Extracted records
>>

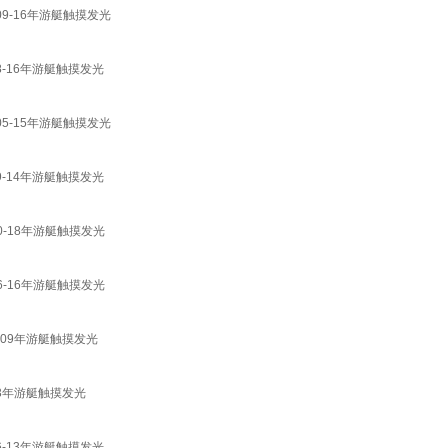
09-16年游艇触摸发光
8-16年游艇触摸发光
05-15年游艇触摸发光
9-14年游艇触摸发光
0-18年游艇触摸发光
6-16年游艇触摸发光
609年游艇触摸发光
13年游艇触摸发光
6-13年游艇触摸发光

<<

→ **Task objective**:
The answer is to be the lines from the one holding "9-14年游艇触摸发光" through the end of the data above, transcribed character for character, both ends included.

→ **Reply to the task**:
9-14年游艇触摸发光
0-18年游艇触摸发光
6-16年游艇触摸发光
609年游艇触摸发光
13年游艇触摸发光
6-13年游艇触摸发光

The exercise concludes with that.